The CGI script ... /cgi-bin/unziphtml contains the following:

#!/bin/sh
echo "Content-Type: text/html"
echo
gzip -S .zhtml -d -c $PATH_TRANSLATED

This applies gzip with the following flags:

-S
Sets the file extension as .zhtml

-d
Uncompresses the file

-c
Outputs the results to the standard output so they get sent to the client, rather than decompressing in place

gzip is applied to the file contained in the environment variable PATH_TRANSLATED.

Finally, we have to turn our .htmls into .zhtmls. In ... /htdocs we have compressed and renamed:

  • catalog_summer.html to catalog_summer.zhtml

  • catalog_autumn.html to catalog_autumn.zhtml

It would be simpler to leave them as gzip does (with the extension .html.gz), but a file extension that maps to a MIME type (described in Chapter 16) cannot have a "." in it.[63]

[63]At least, not in a stock Apache. Of course, you could write a module to do it.

We also have index.html, which we want to convert, but we have to remember that it must call up the renamed catalogs with .zhtml extensions. Once that has been attended to, we can gzip it and rename it to index.zhtml.

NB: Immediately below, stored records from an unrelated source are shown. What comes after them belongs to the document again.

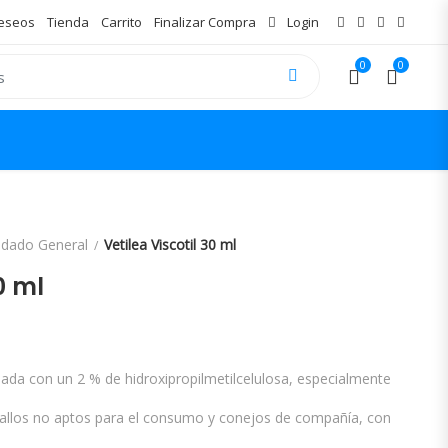
Deseos
Tienda
Carrito
Finalizar Compra
Login
0
0
idado General
Vetilea Viscotil 30 ml
0 ml
lada con un 2 % de hidroxipropilmetilcelulosa, especialmente
ballos no aptos para el consumo y conejos de compañía, con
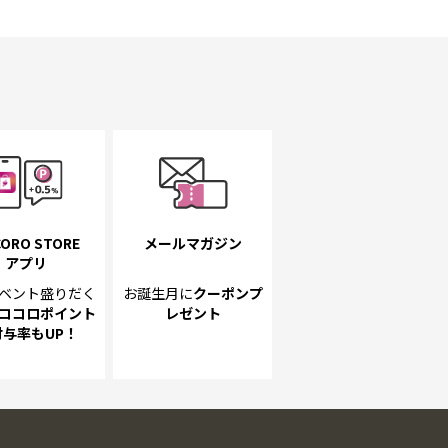
ORO STORE
メールマガジン
アプリ
ベント
盛りだく
お誕生月に
クーポンプ
ココロポイント
レゼント
付与率もUP！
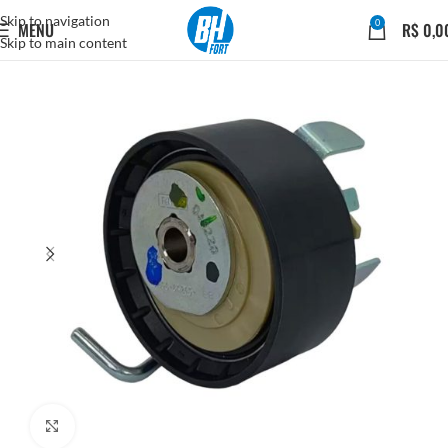
Skip to navigation
0
MENU
R$
0,0
Skip to main content
Click to enlarge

We learned that Apache automatically serves up index.html if it is found in a directory. But this won't happen now, because we have index.zhtml. To get it to be produced as the index, we need the DirectoryIndex directive (see Chapter 7), and it has to be applied to a specified directory:

<Directory /usr/www/APACHE3/site.filter/htdocs>
DirectoryIndex index.zhtml
</Directory>

Once all that is done and ./go is run, the page looks just as it did before.